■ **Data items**
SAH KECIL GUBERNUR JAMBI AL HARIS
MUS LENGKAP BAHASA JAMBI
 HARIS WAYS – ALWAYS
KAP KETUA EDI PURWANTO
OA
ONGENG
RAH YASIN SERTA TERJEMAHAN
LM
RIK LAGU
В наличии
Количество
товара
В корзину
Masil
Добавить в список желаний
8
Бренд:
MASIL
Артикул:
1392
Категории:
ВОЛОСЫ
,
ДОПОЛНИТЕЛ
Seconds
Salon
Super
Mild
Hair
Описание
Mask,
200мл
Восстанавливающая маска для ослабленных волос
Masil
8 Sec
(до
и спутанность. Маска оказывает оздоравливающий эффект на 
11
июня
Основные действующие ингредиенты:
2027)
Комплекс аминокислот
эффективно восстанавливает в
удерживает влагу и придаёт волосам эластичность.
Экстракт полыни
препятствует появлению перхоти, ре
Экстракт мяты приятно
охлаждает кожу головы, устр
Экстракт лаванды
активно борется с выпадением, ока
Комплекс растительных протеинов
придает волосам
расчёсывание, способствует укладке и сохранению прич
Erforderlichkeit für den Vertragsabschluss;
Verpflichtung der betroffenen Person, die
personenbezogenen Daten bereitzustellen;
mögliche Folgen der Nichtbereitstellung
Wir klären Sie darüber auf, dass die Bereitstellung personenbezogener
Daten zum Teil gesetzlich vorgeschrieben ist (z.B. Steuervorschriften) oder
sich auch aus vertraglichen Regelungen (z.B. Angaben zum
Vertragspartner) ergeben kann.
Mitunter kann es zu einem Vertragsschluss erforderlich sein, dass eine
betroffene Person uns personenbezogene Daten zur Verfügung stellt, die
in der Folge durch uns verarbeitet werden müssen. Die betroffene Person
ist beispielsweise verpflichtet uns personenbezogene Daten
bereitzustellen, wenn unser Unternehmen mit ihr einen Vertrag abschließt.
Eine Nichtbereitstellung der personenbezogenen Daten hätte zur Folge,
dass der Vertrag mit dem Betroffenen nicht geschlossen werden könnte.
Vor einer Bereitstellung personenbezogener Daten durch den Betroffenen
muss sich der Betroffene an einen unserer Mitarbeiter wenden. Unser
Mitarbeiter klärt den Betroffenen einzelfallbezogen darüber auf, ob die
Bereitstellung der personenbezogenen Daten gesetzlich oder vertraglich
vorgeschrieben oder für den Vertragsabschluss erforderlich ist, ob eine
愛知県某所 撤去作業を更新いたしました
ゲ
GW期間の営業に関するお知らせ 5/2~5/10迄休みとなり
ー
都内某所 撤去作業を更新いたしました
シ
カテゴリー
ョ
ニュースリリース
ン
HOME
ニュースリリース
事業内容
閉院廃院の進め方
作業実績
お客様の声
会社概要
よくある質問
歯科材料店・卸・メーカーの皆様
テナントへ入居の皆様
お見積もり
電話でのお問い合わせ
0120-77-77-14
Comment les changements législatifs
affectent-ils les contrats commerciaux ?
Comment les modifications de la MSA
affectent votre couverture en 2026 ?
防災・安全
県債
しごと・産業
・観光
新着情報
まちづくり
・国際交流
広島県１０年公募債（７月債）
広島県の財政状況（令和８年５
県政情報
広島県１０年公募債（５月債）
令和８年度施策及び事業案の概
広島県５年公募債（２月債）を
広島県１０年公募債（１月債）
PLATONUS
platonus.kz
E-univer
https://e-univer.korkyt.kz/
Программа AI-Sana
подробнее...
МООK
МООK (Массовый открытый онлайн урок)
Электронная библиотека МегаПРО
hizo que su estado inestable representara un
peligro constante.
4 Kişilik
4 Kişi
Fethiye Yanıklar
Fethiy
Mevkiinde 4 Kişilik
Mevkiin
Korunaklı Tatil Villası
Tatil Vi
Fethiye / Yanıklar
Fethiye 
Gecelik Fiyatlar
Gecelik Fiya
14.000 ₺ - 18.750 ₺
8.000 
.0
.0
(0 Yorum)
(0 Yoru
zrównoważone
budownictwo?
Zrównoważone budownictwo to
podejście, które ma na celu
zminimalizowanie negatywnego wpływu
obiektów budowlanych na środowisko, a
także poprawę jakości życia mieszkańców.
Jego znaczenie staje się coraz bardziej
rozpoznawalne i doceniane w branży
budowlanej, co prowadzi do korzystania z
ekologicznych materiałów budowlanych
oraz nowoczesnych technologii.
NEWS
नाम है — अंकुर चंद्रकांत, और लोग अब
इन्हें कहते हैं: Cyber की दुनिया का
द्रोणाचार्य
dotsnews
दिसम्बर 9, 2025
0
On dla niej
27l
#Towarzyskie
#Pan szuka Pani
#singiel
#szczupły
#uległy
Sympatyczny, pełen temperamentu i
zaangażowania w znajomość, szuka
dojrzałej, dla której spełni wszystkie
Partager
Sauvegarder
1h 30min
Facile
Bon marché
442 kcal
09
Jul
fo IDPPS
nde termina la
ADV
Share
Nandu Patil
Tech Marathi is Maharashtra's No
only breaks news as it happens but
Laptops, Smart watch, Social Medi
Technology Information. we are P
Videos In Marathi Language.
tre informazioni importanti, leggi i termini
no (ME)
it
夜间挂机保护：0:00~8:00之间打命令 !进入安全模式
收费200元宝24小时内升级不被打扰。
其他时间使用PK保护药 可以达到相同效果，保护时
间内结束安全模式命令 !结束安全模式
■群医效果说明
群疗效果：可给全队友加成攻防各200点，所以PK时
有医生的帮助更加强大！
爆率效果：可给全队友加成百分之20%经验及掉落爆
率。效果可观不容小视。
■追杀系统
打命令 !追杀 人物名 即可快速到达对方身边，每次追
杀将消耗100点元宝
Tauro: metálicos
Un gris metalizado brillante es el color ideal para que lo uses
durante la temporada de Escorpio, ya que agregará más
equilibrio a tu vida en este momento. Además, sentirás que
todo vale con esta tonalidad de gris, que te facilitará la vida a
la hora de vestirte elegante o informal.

■ **EXERCISE OBJECTIVE**
Take the records and restate them word for word.

■ **ANSWER TO THE PROBLEM**
SAH KECIL GUBERNUR JAMBI AL HARIS
MUS LENGKAP BAHASA JAMBI
 HARIS WAYS – ALWAYS
KAP KETUA EDI PURWANTO
OA
ONGENG
RAH YASIN SERTA TERJEMAHAN
LM
RIK LAGU
В наличии
Количество
товара
В корзину
Masil
Добавить в список желаний
8
Бренд:
MASIL
Артикул:
1392
Категории:
ВОЛОСЫ
,
ДОПОЛНИТЕЛ
Seconds
Salon
Super
Mild
Hair
Описание
Mask,
200мл
Восстанавливающая маска для ослабленных волос
Masil
8 Sec
(до
и спутанность. Маска оказывает оздоравливающий эффект на 
11
июня
Основные действующие ингредиенты:
2027)
Комплекс аминокислот
эффективно восстанавливает в
удерживает влагу и придаёт волосам эластичность.
Экстракт полыни
препятствует появлению перхоти, ре
Экстракт мяты приятно
охлаждает кожу головы, устр
Экстракт лаванды
активно борется с выпадением, ока
Комплекс растительных протеинов
придает волосам
расчёсывание, способствует укладке и сохранению прич
Erforderlichkeit für den Vertragsabschluss;
Verpflichtung der betroffenen Person, die
personenbezogenen Daten bereitzustellen;
mögliche Folgen der Nichtbereitstellung
Wir klären Sie darüber auf, dass die Bereitstellung personenbezogener
Daten zum Teil gesetzlich vorgeschrieben ist (z.B. Steuervorschriften) oder
sich auch aus vertraglichen Regelungen (z.B. Angaben zum
Vertragspartner) ergeben kann.
Mitunter kann es zu einem Vertragsschluss erforderlich sein, dass eine
betroffene Person uns personenbezogene Daten zur Verfügung stellt, die
in der Folge durch uns verarbeitet werden müssen. Die betroffene Person
ist beispielsweise verpflichtet uns personenbezogene Daten
bereitzustellen, wenn unser Unternehmen mit ihr einen Vertrag abschließt.
Eine Nichtbereitstellung der personenbezogenen Daten hätte zur Folge,
dass der Vertrag mit dem Betroffenen nicht geschlossen werden könnte.
Vor einer Bereitstellung personenbezogener Daten durch den Betroffenen
muss sich der Betroffene an einen unserer Mitarbeiter wenden. Unser
Mitarbeiter klärt den Betroffenen einzelfallbezogen darüber auf, ob die
Bereitstellung der personenbezogenen Daten gesetzlich oder vertraglich
vorgeschrieben oder für den Vertragsabschluss erforderlich ist, ob eine
愛知県某所 撤去作業を更新いたしました
ゲ
GW期間の営業に関するお知らせ 5/2~5/10迄休みとなり
ー
都内某所 撤去作業を更新いたしました
シ
カテゴリー
ョ
ニュースリリース
ン
HOME
ニュースリリース
事業内容
閉院廃院の進め方
作業実績
お客様の声
会社概要
よくある質問
歯科材料店・卸・メーカーの皆様
テナントへ入居の皆様
お見積もり
電話でのお問い合わせ
0120-77-77-14
Comment les changements législatifs
affectent-ils les contrats commerciaux ?
Comment les modifications de la MSA
affectent votre couverture en 2026 ?
防災・安全
県債
しごと・産業
・観光
新着情報
まちづくり
・国際交流
広島県１０年公募債（７月債）
広島県の財政状況（令和８年５
県政情報
広島県１０年公募債（５月債）
令和８年度施策及び事業案の概
広島県５年公募債（２月債）を
広島県１０年公募債（１月債）
PLATONUS
platonus.kz
E-univer
https://e-univer.korkyt.kz/
Программа AI-Sana
подробнее...
МООK
МООK (Массовый открытый онлайн урок)
Электронная библиотека МегаПРО
hizo que su estado inestable representara un
peligro constante.
4 Kişilik
4 Kişi
Fethiye Yanıklar
Fethiy
Mevkiinde 4 Kişilik
Mevkiin
Korunaklı Tatil Villası
Tatil Vi
Fethiye / Yanıklar
Fethiye 
Gecelik Fiyatlar
Gecelik Fiya
14.000 ₺ - 18.750 ₺
8.000 
.0
.0
(0 Yorum)
(0 Yoru
zrównoważone
budownictwo?
Zrównoważone budownictwo to
podejście, które ma na celu
zminimalizowanie negatywnego wpływu
obiektów budowlanych na środowisko, a
także poprawę jakości życia mieszkańców.
Jego znaczenie staje się coraz bardziej
rozpoznawalne i doceniane w branży
budowlanej, co prowadzi do korzystania z
ekologicznych materiałów budowlanych
oraz nowoczesnych technologii.
NEWS
नाम है — अंकुर चंद्रकांत, और लोग अब
इन्हें कहते हैं: Cyber की दुनिया का
द्रोणाचार्य
dotsnews
दिसम्बर 9, 2025
0
On dla niej
27l
#Towarzyskie
#Pan szuka Pani
#singiel
#szczupły
#uległy
Sympatyczny, pełen temperamentu i
zaangażowania w znajomość, szuka
dojrzałej, dla której spełni wszystkie
Partager
Sauvegarder
1h 30min
Facile
Bon marché
442 kcal
09
Jul
fo IDPPS
nde termina la
ADV
Share
Nandu Patil
Tech Marathi is Maharashtra's No
only breaks news as it happens but
Laptops, Smart watch, Social Medi
Technology Information. we are P
Videos In Marathi Language.
tre informazioni importanti, leggi i termini
no (ME)
it
夜间挂机保护：0:00~8:00之间打命令 !进入安全模式
收费200元宝24小时内升级不被打扰。
其他时间使用PK保护药 可以达到相同效果，保护时
间内结束安全模式命令 !结束安全模式
■群医效果说明
群疗效果：可给全队友加成攻防各200点，所以PK时
有医生的帮助更加强大！
爆率效果：可给全队友加成百分之20%经验及掉落爆
率。效果可观不容小视。
■追杀系统
打命令 !追杀 人物名 即可快速到达对方身边，每次追
杀将消耗100点元宝
Tauro: metálicos
Un gris metalizado brillante es el color ideal para que lo uses
durante la temporada de Escorpio, ya que agregará más
equilibrio a tu vida en este momento. Además, sentirás que
todo vale con esta tonalidad de gris, que te facilitará la vida a
la hora de vestirte elegante o informal.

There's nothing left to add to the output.